The Federal Reserve ended 2025 with three consecutive rate cuts, trimming a combined 75 basis points off the federal funds rate. Heading into 2026, the Fed has largely held steady, keeping the target range at 3.50% to 3.75% while watching economic data carefully.

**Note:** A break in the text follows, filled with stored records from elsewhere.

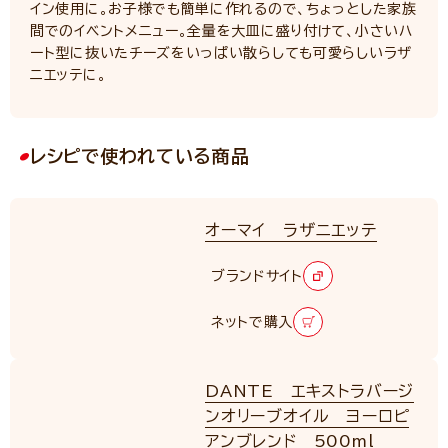
イン使用に。お子様でも簡単に作れるので、ちょっとした家族
間でのイベントメニュー。全量を大皿に盛り付けて、小さいハ
ート型に抜いたチーズをいっぱい散らしても可愛らしいラザ
ニエッテに。
レシピで使われている商品
オーマイ ラザニエッテ
ブランドサイト
ネットで購入
DANTE エキストラバージ
ンオリーブオイル ヨーロピ
アンブレンド 500ml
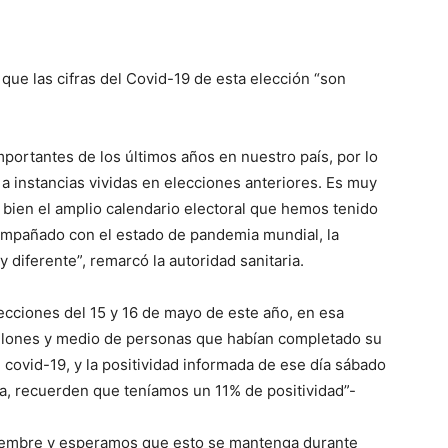
 que las cifras del Covid-19 de esta elección “son
mportantes de los últimos años en nuestro país, por lo
e a instancias vividas en elecciones anteriores. Es muy
 bien el amplio calendario electoral que hemos tenido
mpañado con el estado de pandemia mundial, la
 diferente”, remarcó la autoridad sanitaria.
ecciones del 15 y 16 de mayo de este año, en esa
lones y medio de personas que habían completado su
covid-19, y la positividad informada de ese día sábado
na, recuerden que teníamos un 11% de positividad”-
iembre y esperamos que esto se mantenga durante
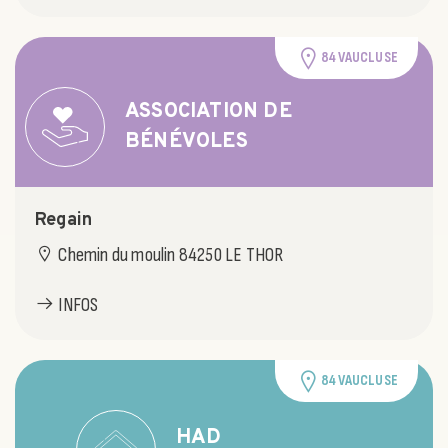
84 VAUCLUSE
ASSOCIATION DE
BÉNÉVOLES
Regain
Chemin du moulin 84250 LE THOR
INFOS
84 VAUCLUSE
HAD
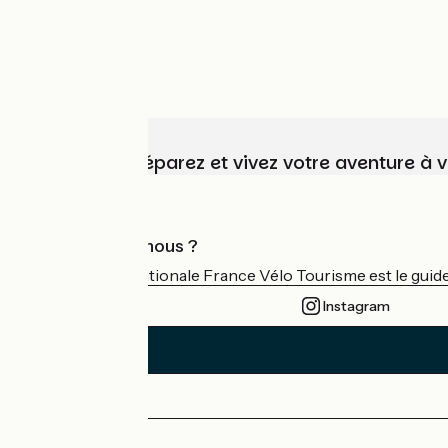
Choisissez, préparez et vivez votre aventure à 
Qui sommes-nous ?
L'association nationale France Vélo Tourisme est le guide 
Instagram
Espace Presse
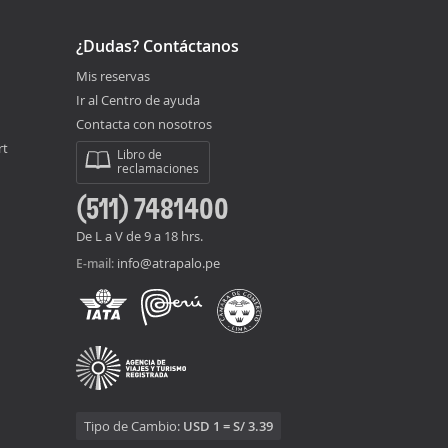
¿Dudas? Contáctanos
Mis reservas
Ir al Centro de ayuda
Contacta con nosotros
rt
Libro de
reclamaciones
(511) 7481400
De L a V de 9 a 18 hrs.
info@atrapalo.pe
E-mail:
Tipo de Cambio:
USD 1 = S/ 3.39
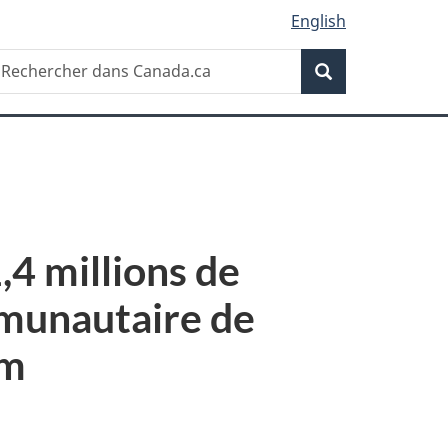
English
Recherche
echercher
Recherche
ans
anada.ca
,4 millions de
mmunautaire de
am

Here’s a quick snapshot of where mortgage rates have traveled in recent years:
| Time Period | 30-Year Fixed Rate (Avg. Range) | Key Driver |
|---|---|---|
| 2020–2021 (Pandemic Low) | 2.65% – 3.00% | Emergency Fed policy / COVID stimulus |
| 2022–2023 (Rate Surge) | 6.09% – 7.79% | Inflation fight / aggressive Fed hikes |
| 2024 | 6.08% – 7.22% | Inflation cooling; Fed begins cuts |
| 2025 | 6.15% – 7.04% | Three Fed cuts; gradual rate decline |
| Early 2026 (Current) | 5.98% – 6.16% | Continued easing; Fed holding steady |
While we’re still a long way from the historic 3% lows of 2020–2021, the current 30-year fixed rate environment represents genuine progress. For qualified borrowers with strong credit and solid down payments, rates in the high 5% range are even attainable right now.
What Are Experts Predicting for Mortgage Rates in 2026?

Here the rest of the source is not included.